Abstract—With the proliferation of very large network datasets in real world applications, there has been increasing interest towards link prediction, especially in social networks. Most of our previous efforts have neglected the semantic information associated with such networks. The abstract information of research documents in a co-authorship network is one such example. We build a link predictor for such networks, where nodes represent researchers and links represent co-authorships. We use the structure of the constructed graph, and propose to add a semantic approach using abstract information, research titles and the event information to improve the accuracy of the predictor. We also make use of the fact that researchers tend to work in close knit communities. The knowledge of a pair of researchers belonging to the same research community can be used to improve the accuracy of our predictor.
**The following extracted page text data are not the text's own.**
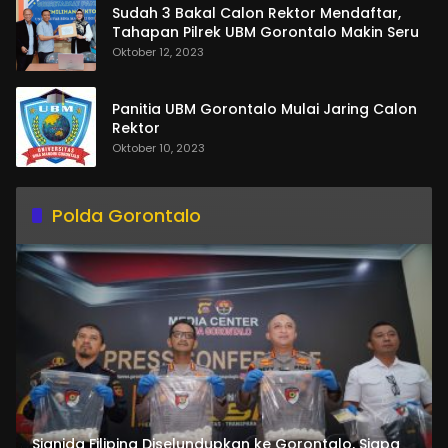
Sudah 3 Bakal Calon Rektor Mendaftar,
Tahapan Pilrek UBM Gorontalo Makin Seru
Oktober 12, 2023
Panitia UBM Gorontalo Mulai Jaring Calon
Rektor
Oktober 10, 2023
Polda Gorontalo
Sianida Filipina Diselundupkan ke Gorontalo, Siapa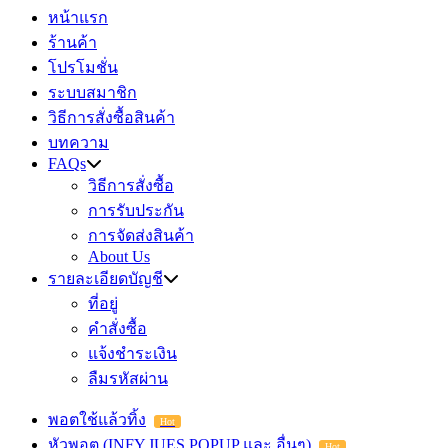
หน้าแรก
ร้านค้า
โปรโมชั่น
ระบบสมาชิก
วิธีการสั่งซื้อสินค้า
บทความ
FAQs
วิธีการสั่งซื้อ
การรับประกัน
การจัดส่งสินค้า
About Us
รายละเอียดบัญชี
ที่อยู่
คำสั่งซื้อ
แจ้งชำระเงิน
ลืมรหัสผ่าน
พอตใช้แล้วทิ้ง
Hot
หัวพอต (INFY,JUES,POPUP และ อื่นๆ)
Hot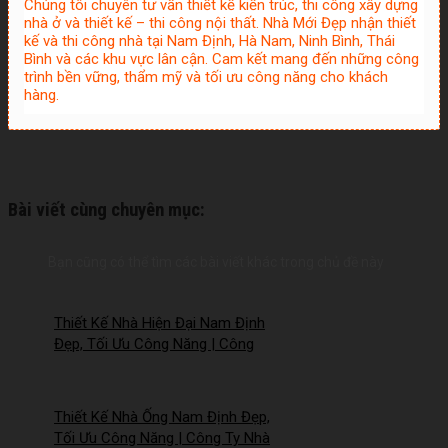
Chúng tôi chuyên tư vấn thiết kế kiến trúc, thi công xây dựng
nhà ở và thiết kế – thi công nội thất. Nhà Mới Đẹp nhận thiết
kế và thi công nhà tại Nam Định, Hà Nam, Ninh Bình, Thái
Bình và các khu vực lân cận. Cam kết mang đến những công
trình bền vững, thẩm mỹ và tối ưu công năng cho khách
hàng.
Bài viết cùng chuyên mục:
Bạn cũng có thể tìm các bài viết khác trong chủ đề này
Thiết Kế Nhà Hiện Đại Nam Định
Đẹp, Tối Ưu Công Năng | Công
Ty Nhà Mới – 2026NM258
Thiết Kế Nhà Ống Nam Định Đẹp,
Tối Ưu Công Năng | Công Ty Nhà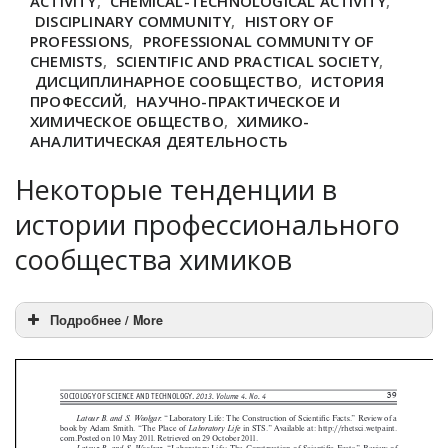
ACTIVITY
,
CHEMICAL-TECHNOLOGICAL ACTIVITY
,
DISCIPLINARY COMMUNITY
,
HISTORY OF
PROFESSIONS
,
PROFESSIONAL COMMUNITY OF
CHEMISTS
,
SCIENTIFIC AND PRACTICAL SOCIETY
,
ДИСЦИПЛИНАРНОЕ СООБЩЕСТВО
,
ИСТОРИЯ
ПРОФЕССИЙ
,
НАУЧНО-ПРАКТИЧЕСКОЕ И
ХИМИЧЕСКОЕ ОБЩЕСТВО
,
ХИМИКО-
АНАЛИТИЧЕСКАЯ ДЕЯТЕЛЬНОСТЬ
Некоторые тенденции в
истории профессионального
сообщества химиков
Подробнее / More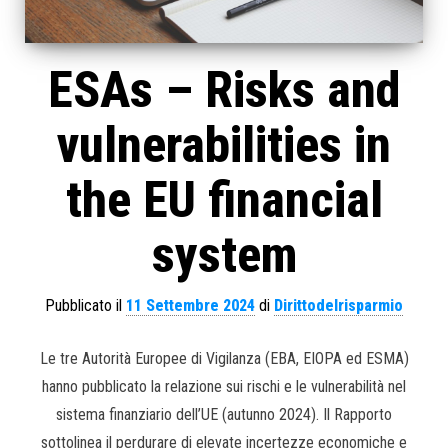
ESAs – Risks and
vulnerabilities in
the EU financial
system
Pubblicato il
11 Settembre 2024
di
Dirittodelrisparmio
Le tre Autorità Europee di Vigilanza (EBA, EIOPA ed ESMA)
hanno pubblicato la relazione sui rischi e le vulnerabilità nel
sistema finanziario dell’UE (autunno 2024). Il Rapporto
sottolinea il perdurare di elevate incertezze economiche e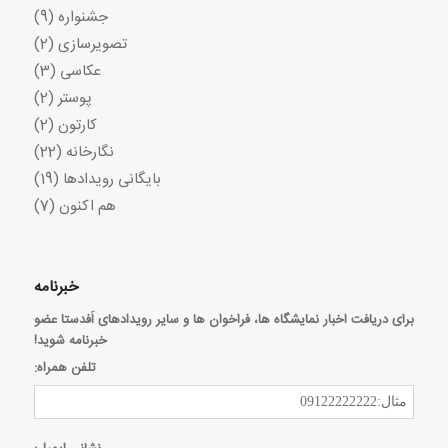
جشنواره
(9)
تصویرسازی
(2)
عکاسی
(3)
پوستر
(2)
کارتون
(2)
نگارخانه
(22)
بایگانی رویدادها
(19)
هم اکنون
(7)
خبرنامه
برای دریافت اخبار نمایشگاه ها، فراخوان ها و سایر رویدادهای اَفدستا عضو
خبرنامه شوید!
تلفن همراه: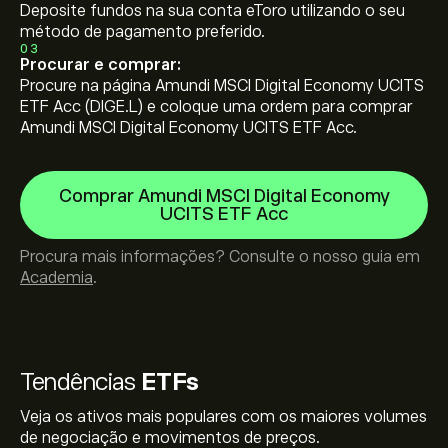
Deposite fundos na sua conta eToro utilizando o seu
método de pagamento preferido.
03
Procurar e comprar:
Procure na página Amundi MSCI Digital Economy UCITS
ETF Acc (DIGE.L) e coloque uma ordem para comprar
Amundi MSCI Digital Economy UCITS ETF Acc.
Comprar Amundi MSCI Digital Economy
UCITS ETF Acc
Procura mais informações? Consulte o nosso guia em
Academia
.
Tendências
ETFs
Veja os ativos mais populares com os maiores volumes
de negociação e movimentos de preços.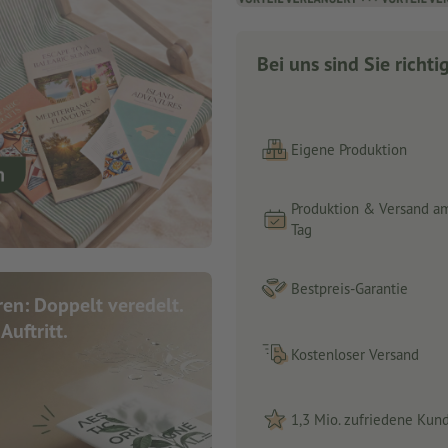
Bei uns sind Sie richti
Eigene Produktion
Produktion & Versand a
Tag
Bestpreis-Garantie
en: Doppelt veredelt.
Auftritt.
Kostenloser Versand
1,3 Mio. zufriedene Kun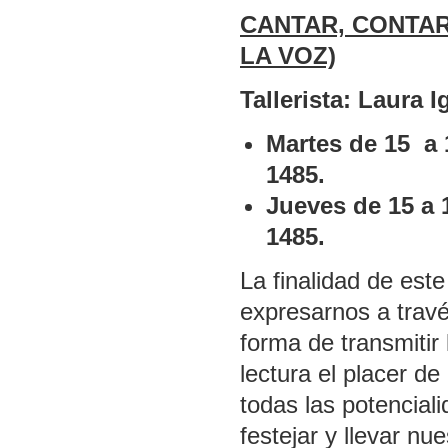
CANTAR, CONTA
LA VOZ)
Tallerista: Laura I
Martes de 15 a 
1485.
Jueves de 15 a 
1485.
La finalidad de est
expresarnos a travé
forma de transmitir
lectura el placer de
todas las potencia
festejar y llevar nu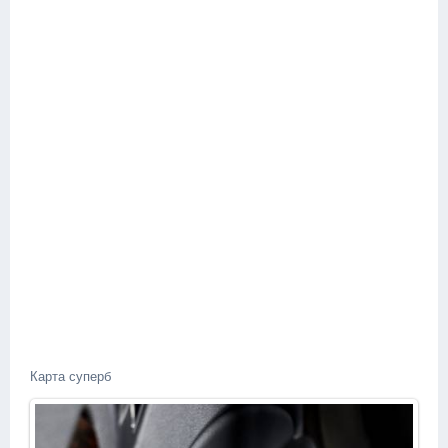
Карта суперб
To test our hypothesis, we use an Ensemble clustering of the DBLP network to supplement its structural features and test it in a reasonable time by under sampling and balancing the dataset using decision trees and the SMOTE technique.
Index Terms—Graph mining, Link Prediction, Graph Clustering, Co-authorship Networks
Mrinmaya Sachan, Computer Science and Engineering Indian Institute of Technology, Kanpur, India (email:email@example.com) Ryutaro Ichise, Principles of Informatics Research Division, National Institute of Informatics, Tokyo, Japan(email:firstname.lastname@example.org)
Cite: Mrinmaya Sachan and Ryutaro Ichise, "Using Semantic Information to Improve Link Prediction Results in Network Datasets," International Journal of Engineering and Technology vol. 2, no. 4, pp. 334-339, 2010.